Open btravouillon opened 5 years ago
I think running lnetctl lnet configure
+ lnetctl import <configured file>
after module load and runing lnetctl lnet unconfigure
before module unload might make more sense.
The lnet.service really is too far from how shine expects the system to be configured, but having an /etc/lnet.conf would be much more flexible than kernel module parameters.
I think both are doable.
Supporting lnetctl import /etc/lnet.conf
is definitely something useful that Shine should support.
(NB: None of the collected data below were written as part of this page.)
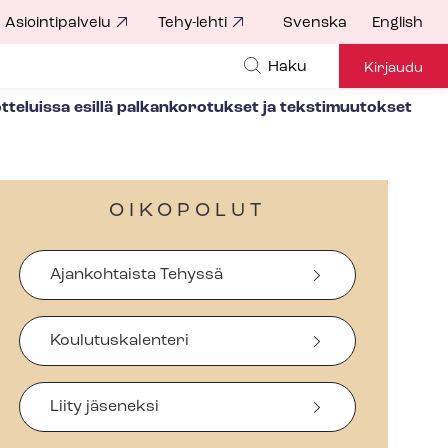
Asiointipalvelu
Tehy-lehti
Svenska
English
Haku
Kirjaudu
eu­vot­te­luis­sa esillä palkankorotukset ja tekstimuutokset
OIKOPOLUT
Ajankohtaista Tehyssä
Koulutuskalenteri
Liity jäseneksi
Delegating the modules/router supports to external scripts is fine to me, as an optional step. Relying on module_unload=false
feature should able to achieve that? We need to update the current patch to disable StartRouter/StopRouter or add additional flags
pushed https://review.gerrithub.io/c/cea-hpc/shine/+/468899 as a draft, 100% untested code - will work on that tomorrow morning if life allows, but comments on overall architecture are welcome earlier (EDIT: didn't go for external script but that'd work for me too, happy to change what I started with in that direction)
I'm using the lnet.service and /etc/lnet.conf to configure the LNet on my servers and clients:
This service loads the lnet module, configure the lnet, then import the /etc/lnet.conf.
shine stop reports an error while trying to remove the Lustre modules from the kernel:
It would need to unconfigure the lnet before trying to remove the lnet module from the kernel.
The simpler solution would be to stop unloading the modules when running shine stop. :-) I can rebase and enhance https://review.gerrithub.io/c/cea-hpc/shine/+/367989
Then we could plan to add support for the lnet.service if you believe this is worthwhile.